_EXERCISE INSTRUCTIONS_. As the answer, set down the lines below from the one containing "Nous soutenir" through the one containing "સારામાં સારો યુવક", exactly and inclusively, and no others.

_RECORDED DATA_.
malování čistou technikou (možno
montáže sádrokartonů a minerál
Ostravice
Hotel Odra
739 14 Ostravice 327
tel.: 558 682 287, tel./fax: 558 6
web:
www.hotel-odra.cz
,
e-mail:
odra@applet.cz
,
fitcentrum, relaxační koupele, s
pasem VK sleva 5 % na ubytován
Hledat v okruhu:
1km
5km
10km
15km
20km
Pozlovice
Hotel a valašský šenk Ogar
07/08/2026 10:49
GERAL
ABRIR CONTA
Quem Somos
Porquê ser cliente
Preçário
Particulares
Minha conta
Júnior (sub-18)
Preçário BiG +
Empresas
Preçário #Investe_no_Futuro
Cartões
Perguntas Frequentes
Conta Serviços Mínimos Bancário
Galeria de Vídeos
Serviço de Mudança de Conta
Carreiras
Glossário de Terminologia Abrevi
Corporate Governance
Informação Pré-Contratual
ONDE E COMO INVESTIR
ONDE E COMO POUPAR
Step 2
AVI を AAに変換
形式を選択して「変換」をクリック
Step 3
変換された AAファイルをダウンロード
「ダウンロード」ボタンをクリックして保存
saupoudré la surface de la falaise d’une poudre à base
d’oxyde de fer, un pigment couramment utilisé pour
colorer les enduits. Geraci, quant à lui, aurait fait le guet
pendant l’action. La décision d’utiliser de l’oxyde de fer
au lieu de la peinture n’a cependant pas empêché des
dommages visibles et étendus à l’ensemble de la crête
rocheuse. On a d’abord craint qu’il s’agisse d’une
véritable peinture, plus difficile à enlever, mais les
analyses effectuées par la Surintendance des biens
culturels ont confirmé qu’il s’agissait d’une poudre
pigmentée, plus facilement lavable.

* * *

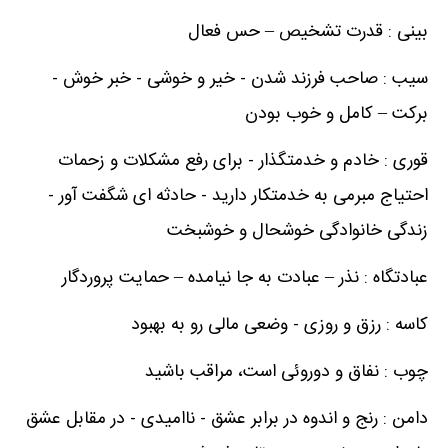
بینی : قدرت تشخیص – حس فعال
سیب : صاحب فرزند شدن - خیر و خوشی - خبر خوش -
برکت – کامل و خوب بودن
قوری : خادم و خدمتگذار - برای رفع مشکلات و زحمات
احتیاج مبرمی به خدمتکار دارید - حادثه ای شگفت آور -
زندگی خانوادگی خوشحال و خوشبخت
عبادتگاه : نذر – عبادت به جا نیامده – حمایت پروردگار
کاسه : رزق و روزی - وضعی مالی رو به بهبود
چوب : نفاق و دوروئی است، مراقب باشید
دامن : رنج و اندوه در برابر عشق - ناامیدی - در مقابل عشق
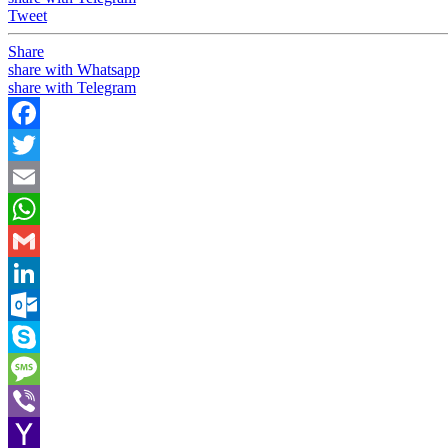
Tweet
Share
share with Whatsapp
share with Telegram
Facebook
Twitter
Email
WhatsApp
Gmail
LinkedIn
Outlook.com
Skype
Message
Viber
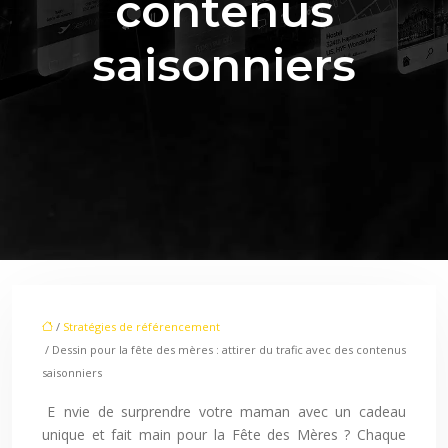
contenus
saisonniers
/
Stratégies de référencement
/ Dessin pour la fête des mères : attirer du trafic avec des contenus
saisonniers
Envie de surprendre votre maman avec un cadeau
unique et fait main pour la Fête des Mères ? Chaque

==

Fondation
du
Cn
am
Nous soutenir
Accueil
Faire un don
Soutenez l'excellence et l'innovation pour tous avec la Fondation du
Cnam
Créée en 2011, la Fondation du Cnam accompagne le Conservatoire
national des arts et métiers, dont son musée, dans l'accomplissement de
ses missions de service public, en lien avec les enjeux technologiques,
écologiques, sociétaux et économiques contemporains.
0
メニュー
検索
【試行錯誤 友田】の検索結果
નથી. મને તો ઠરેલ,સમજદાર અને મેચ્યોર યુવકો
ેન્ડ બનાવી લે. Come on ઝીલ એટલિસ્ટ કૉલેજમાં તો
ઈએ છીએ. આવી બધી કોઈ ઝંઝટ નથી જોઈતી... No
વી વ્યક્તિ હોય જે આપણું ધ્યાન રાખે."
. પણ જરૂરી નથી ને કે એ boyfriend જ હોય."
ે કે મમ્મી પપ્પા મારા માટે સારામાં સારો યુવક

_RESPONSE_.
Nous soutenir
Accueil
Faire un don
Soutenez l'excellence et l'innovation pour tous avec la Fondation du
Cnam
Créée en 2011, la Fondation du Cnam accompagne le Conservatoire
national des arts et métiers, dont son musée, dans l'accomplissement de
ses missions de service public, en lien avec les enjeux technologiques,
écologiques, sociétaux et économiques contemporains.
0
メニュー
検索
【試行錯誤 友田】の検索結果
નથી. મને તો ઠરેલ,સમજદાર અને મેચ્યોર યુવકો
ેન્ડ બનાવી લે. Come on ઝીલ એટલિસ્ટ કૉલેજમાં તો
ઈએ છીએ. આવી બધી કોઈ ઝંઝટ નથી જોઈતી... No
વી વ્યક્તિ હોય જે આપણું ધ્યાન રાખે."
. પણ જરૂરી નથી ને કે એ boyfriend જ હોય."
ે કે મમ્મી પપ્પા મારા માટે સારામાં સારો યુવક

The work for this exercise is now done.